### YOUR ASSIGNMENT
Where the word "Материал" occurs in a line of the data, return the whole line.

### PROVIDED INFORMATION
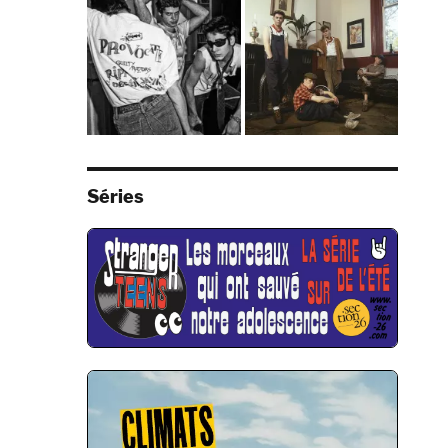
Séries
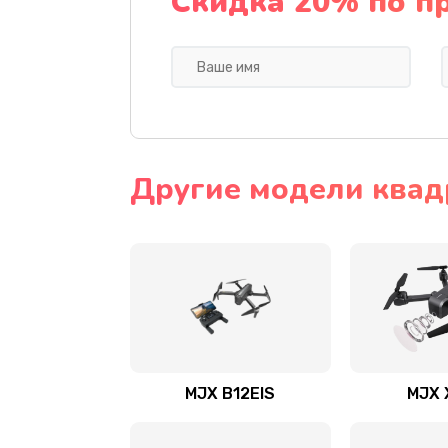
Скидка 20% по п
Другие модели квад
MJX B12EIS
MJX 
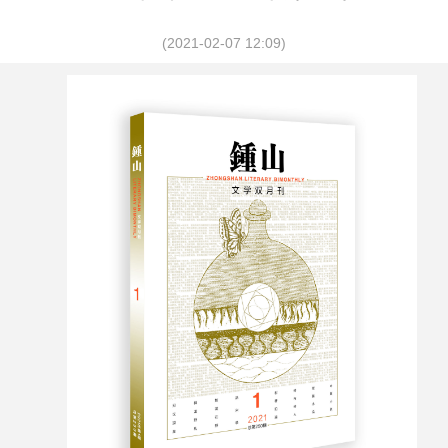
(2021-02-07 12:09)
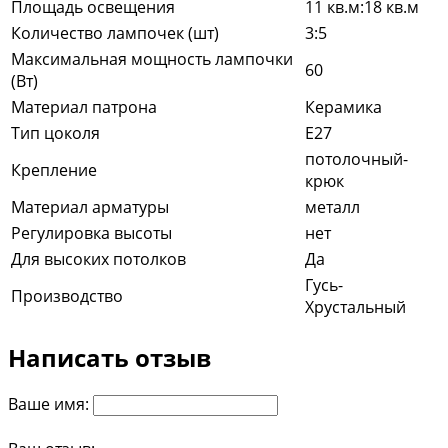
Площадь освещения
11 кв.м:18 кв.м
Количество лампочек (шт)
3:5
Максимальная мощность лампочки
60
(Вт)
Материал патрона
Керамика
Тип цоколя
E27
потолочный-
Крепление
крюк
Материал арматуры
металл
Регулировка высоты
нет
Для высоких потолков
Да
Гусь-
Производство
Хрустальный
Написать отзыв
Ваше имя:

* * *

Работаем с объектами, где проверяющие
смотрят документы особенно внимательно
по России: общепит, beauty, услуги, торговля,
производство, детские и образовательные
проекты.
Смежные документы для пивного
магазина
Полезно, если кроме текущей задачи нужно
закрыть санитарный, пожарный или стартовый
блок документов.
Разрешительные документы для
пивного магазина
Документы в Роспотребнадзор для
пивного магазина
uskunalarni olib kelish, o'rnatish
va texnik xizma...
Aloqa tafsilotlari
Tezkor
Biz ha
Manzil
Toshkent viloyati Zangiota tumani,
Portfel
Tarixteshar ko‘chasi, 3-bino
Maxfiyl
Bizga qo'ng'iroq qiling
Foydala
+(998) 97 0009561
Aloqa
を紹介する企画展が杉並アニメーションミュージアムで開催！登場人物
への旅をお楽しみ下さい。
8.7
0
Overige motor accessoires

### THE ANSWER
Материал патрона
Материал арматуры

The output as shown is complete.